Lesson 2 · Core objects & the control plane

Cluster architecture

Who runs the control loop, and who runs your containers — the control plane vs the nodes.

Your win: name the control-plane components (api-server, etcd, scheduler, controller-manager) and the node components (kubelet, kube-proxy, runtime), and say what each one does — a guaranteed CKA/interview question.

Two halves of a cluster

A Kubernetes cluster splits into the control plane (the brain — makes decisions) and the nodes (the muscle — run your Pods).1

CONTROL PLANE (the brain) NODES (the muscle) ┌────────────────────────────────┐ ┌──────────────────────────┐ │ kube-apiserver ◄── kubectl │ │ kubelet kube-proxy │ │ │ │◄──────►│ │ │ │ etcd (state) │ │ containerd → your Pods │ │ scheduler controller-manager │ └──────────────────────────┘ └────────────────────────────────┘ ┌──────────────────────────┐ │ kubelet … more nodes … │ └──────────────────────────┘

Control plane — the brain

ComponentJob
kube-apiserverthe front door — the only component that reads/writes cluster state. Everything (kubectl, controllers, kubelets) talks through it.
etcda consistent, highly-available key-value store holding all cluster state. The api-server is its only client.
kube-schedulerwatches for Pods with no node assigned and picks a suitable node for each (resources, affinity, taints — Lesson 10).
kube-controller-managerruns the controllers — the reconcile loops from Lesson 1 (Deployment, ReplicaSet, node, …).
The mental picture The api-server is the hub; etcd is its memory. Controllers and the scheduler don't talk to each other or to nodes directly — they watch the api-server for changes and write back through it. That single choke-point is why RBAC (Lesson 12) can secure the whole cluster: control one door.

Nodes — the muscle

ComponentJob
kubeletthe node agent: takes the Pods assigned to its node, tells the runtime to start their containers, runs the probes (Lesson 8), and reports status back to the api-server.
kube-proxyprograms the node's networking so traffic to a Service reaches the right Pods (Lesson 5).
container runtimecontainerd (or similar) — actually runs the containers. The OCI runtime from Course 1.
Anchor — you've been talking to these all along When Course 1's sk.bash ran kubectl rollout restart deploy/bob, that request hit the api-server, which updated the Deployment in etcd; the controller-manager rolled a new ReplicaSet, the scheduler placed the new Pods, and each node's kubelet started them and ran the grpc_health_probe readiness check (deployments/helm/libs/util/templates/_workload_containers.tpl:92). Your kind cluster (Course 1 L6) runs this whole control plane inside Docker containers.
Managed vs self-run In prod this repo runs on GKE (Course 7), where Google operates the control plane for you — you only manage nodes and workloads. Locally, kind gives you the full thing on your laptop. Either way the components are the same; that's why the cert tests them.
Read this next

Kubernetes docs — Cluster architecture & components

The canonical diagram and one-line role for each component. Memorise this page for the CKA.

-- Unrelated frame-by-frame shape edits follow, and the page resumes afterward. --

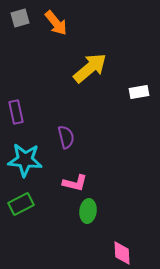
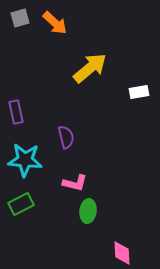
orange arrow: moved 1 px left; rotated 8 degrees counterclockwise
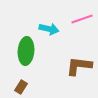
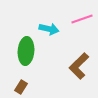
brown L-shape: rotated 52 degrees counterclockwise
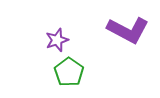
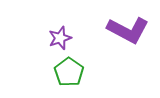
purple star: moved 3 px right, 2 px up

kubernetes.io — Cluster Architecture
kubernetes.io — Components

Check yourself (from memory)

Q1. The only component that reads/writes cluster state is…

The api-server is the hub; it's etcd's only client, and everything else talks through it.

Q2. Which component runs on each node and starts its Pods?

The kubelet takes its node's assigned Pods, drives the runtime, runs probes, and reports status.

Q3. Deciding which node a new Pod runs on is the job of…

The scheduler watches for unassigned Pods and binds each to a suitable node; the kubelet then runs it.
Name the control-plane and node components, one job each.
recall, then click to reveal
CONTROL PLANE (brain): kube-apiserver — the front door, only writer of state, everything talks through it; etcd — consistent key-value store of ALL cluster state; kube-scheduler — assigns unscheduled Pods to nodes; kube-controller-manager — runs the reconcile loops. NODES (muscle): kubelet — node agent, starts Pods, runs probes, reports status; kube-proxy — programs Service networking; container runtime (containerd) — actually runs the containers. Controllers/scheduler don't talk to nodes directly — they watch + write via the api-server. Repo: prod = GKE (managed CP), local = kind (full CP in Docker).
Want to know why etcd needs an odd number of members, or what "watch" means at the api level? Ask me.

1. Kubernetes — Cluster Architecture; Components.